%%
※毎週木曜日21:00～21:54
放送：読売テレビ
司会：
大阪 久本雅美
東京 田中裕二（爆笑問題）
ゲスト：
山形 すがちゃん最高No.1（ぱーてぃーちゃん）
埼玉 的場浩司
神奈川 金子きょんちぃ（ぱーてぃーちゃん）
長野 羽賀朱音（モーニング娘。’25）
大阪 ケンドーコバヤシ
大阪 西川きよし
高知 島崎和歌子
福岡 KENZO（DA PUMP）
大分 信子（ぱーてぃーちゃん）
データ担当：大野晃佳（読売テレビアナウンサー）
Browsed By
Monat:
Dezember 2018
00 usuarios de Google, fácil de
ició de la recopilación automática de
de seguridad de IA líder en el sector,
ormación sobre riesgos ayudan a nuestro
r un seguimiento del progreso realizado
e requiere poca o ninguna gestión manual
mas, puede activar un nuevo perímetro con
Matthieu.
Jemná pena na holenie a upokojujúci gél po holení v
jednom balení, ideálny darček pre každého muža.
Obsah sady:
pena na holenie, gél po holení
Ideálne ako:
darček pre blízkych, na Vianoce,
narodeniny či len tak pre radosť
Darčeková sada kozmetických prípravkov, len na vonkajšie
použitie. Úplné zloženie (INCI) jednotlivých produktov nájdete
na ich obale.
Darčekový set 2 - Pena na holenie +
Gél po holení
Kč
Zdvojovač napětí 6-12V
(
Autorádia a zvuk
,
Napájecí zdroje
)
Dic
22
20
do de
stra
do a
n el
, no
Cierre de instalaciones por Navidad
%%
%%
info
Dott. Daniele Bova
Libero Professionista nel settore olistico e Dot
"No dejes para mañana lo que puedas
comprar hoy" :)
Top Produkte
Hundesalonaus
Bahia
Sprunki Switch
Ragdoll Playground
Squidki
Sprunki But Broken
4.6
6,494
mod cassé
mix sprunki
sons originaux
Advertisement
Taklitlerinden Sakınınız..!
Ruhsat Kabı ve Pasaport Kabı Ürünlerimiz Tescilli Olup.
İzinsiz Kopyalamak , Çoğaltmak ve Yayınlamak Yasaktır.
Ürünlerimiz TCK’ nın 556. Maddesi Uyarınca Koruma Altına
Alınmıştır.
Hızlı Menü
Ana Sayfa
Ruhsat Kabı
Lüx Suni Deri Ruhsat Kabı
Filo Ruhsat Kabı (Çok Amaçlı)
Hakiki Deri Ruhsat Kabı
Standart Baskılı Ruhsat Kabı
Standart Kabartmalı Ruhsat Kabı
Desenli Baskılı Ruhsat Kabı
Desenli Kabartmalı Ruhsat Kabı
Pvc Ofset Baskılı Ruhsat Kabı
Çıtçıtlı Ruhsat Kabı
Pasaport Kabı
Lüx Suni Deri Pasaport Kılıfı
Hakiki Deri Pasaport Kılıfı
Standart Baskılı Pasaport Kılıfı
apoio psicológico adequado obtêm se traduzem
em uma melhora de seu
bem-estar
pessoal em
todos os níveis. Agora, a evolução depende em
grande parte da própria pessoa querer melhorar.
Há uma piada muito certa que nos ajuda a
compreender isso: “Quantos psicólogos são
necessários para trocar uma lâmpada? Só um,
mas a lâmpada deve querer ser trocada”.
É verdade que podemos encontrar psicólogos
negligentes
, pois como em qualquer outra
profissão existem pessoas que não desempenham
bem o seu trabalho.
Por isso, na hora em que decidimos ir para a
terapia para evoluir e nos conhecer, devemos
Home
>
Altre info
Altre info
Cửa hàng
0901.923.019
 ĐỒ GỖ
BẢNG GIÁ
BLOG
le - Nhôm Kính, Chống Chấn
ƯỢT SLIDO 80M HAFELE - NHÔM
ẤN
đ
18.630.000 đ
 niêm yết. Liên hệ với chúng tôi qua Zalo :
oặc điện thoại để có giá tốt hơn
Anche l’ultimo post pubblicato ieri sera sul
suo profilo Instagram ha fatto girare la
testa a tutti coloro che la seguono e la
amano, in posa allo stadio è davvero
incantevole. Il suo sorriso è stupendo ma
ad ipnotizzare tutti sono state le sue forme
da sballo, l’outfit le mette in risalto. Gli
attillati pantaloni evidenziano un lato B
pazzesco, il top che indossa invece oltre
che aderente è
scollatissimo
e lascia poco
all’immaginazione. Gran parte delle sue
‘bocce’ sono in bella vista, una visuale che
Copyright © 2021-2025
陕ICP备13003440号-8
%%
Return each line of the listing that holds the word "Suni".

▶ **Exercise output**
Lüx Suni Deri Ruhsat Kabı
Lüx Suni Deri Pasaport Kılıfı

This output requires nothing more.